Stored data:
──────

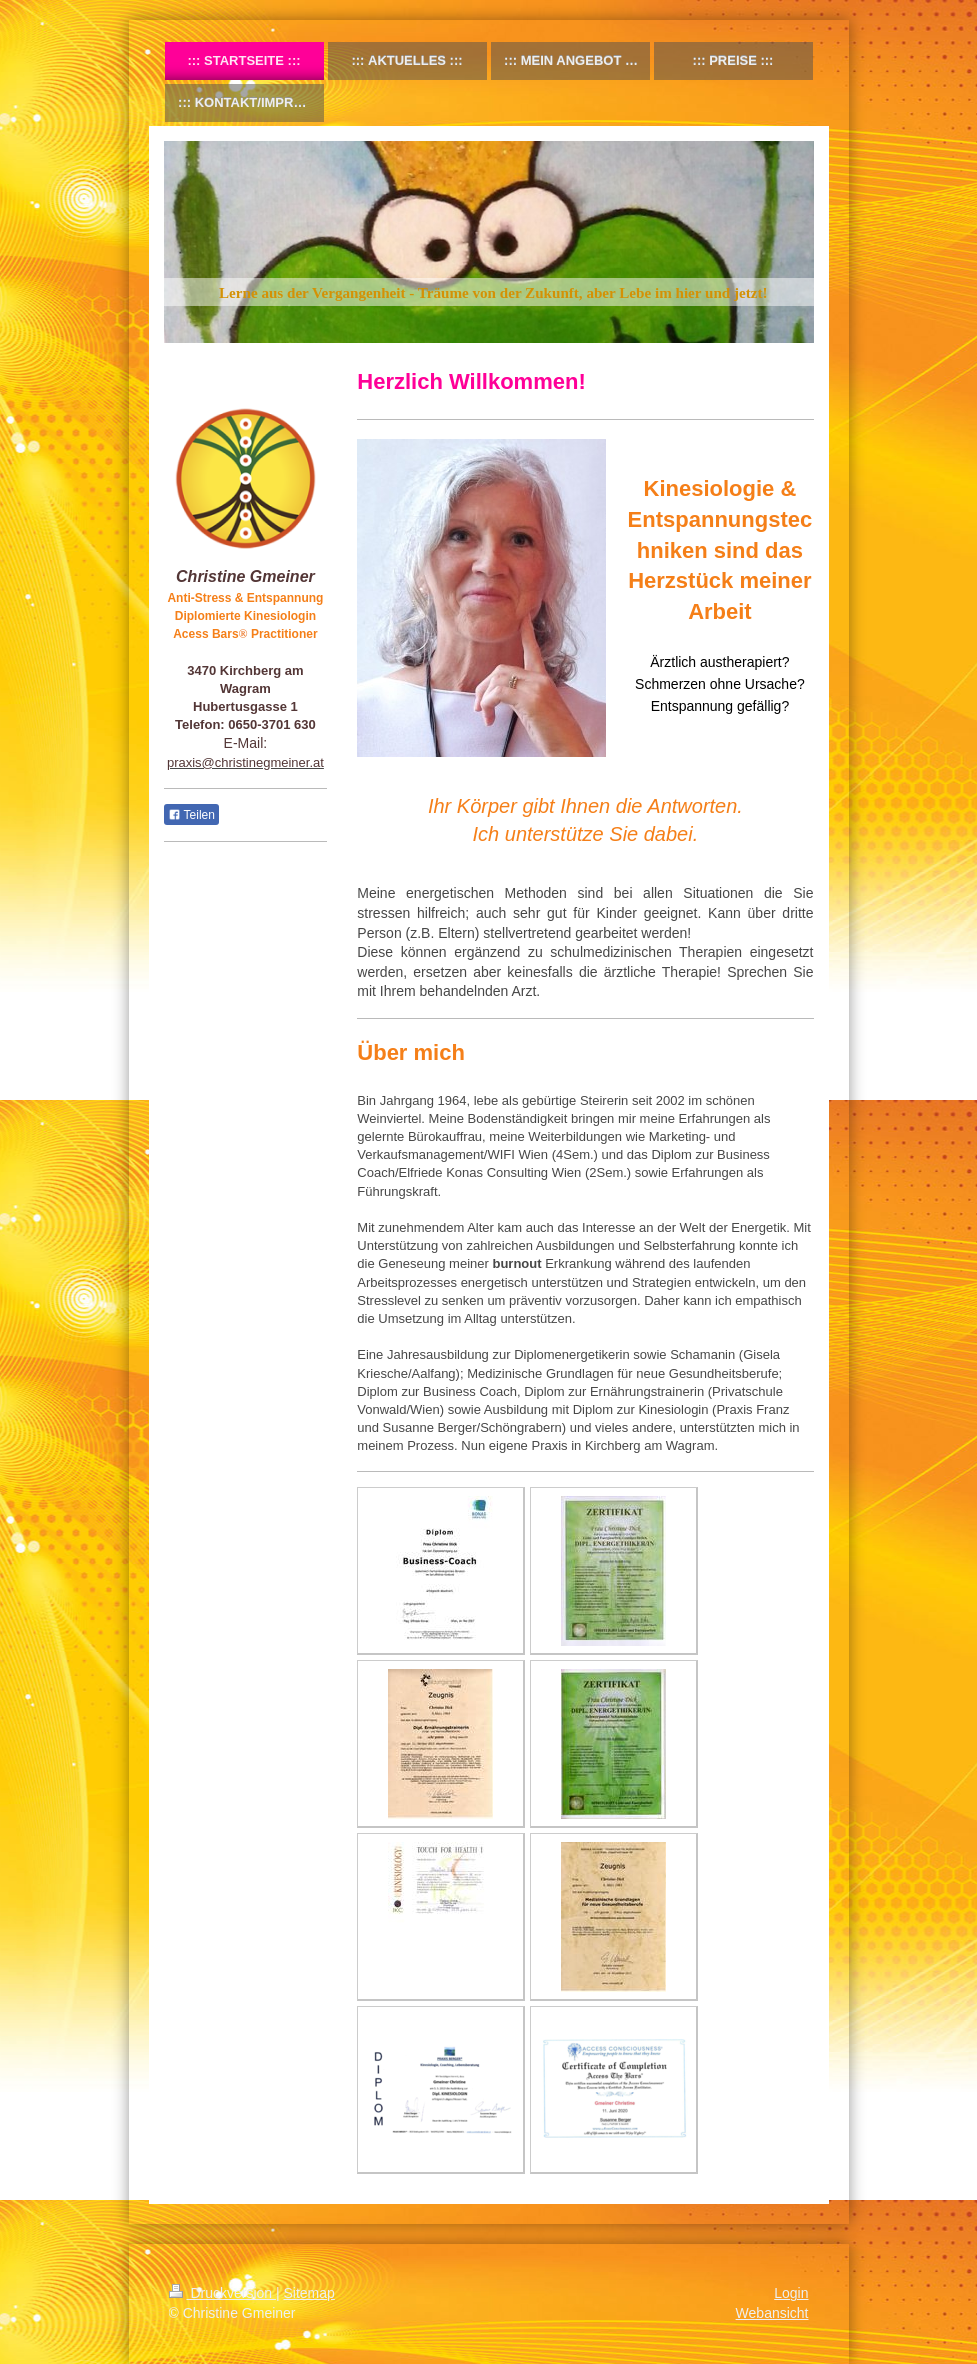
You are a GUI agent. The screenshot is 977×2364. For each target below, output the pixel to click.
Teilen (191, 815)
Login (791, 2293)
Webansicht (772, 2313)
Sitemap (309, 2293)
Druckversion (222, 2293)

──────

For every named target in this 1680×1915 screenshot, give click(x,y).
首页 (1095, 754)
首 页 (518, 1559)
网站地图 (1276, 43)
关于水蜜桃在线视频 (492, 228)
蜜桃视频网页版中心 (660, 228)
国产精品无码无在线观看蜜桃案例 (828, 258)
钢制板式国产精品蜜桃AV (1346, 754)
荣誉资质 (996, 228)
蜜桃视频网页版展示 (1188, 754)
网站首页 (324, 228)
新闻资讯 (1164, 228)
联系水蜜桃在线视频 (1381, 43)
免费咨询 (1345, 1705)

──────

◆ TASK ITEM: For the lines above, output exactly those from the line containing "You are a GUI" through the line containing "Druckversion (222, 2293)", and skip the others.

◆ EXERCISE ANSWER:
You are a GUI agent. The screenshot is 977×2364. For each target below, output the pixel to click.
Teilen (191, 815)
Login (791, 2293)
Webansicht (772, 2313)
Sitemap (309, 2293)
Druckversion (222, 2293)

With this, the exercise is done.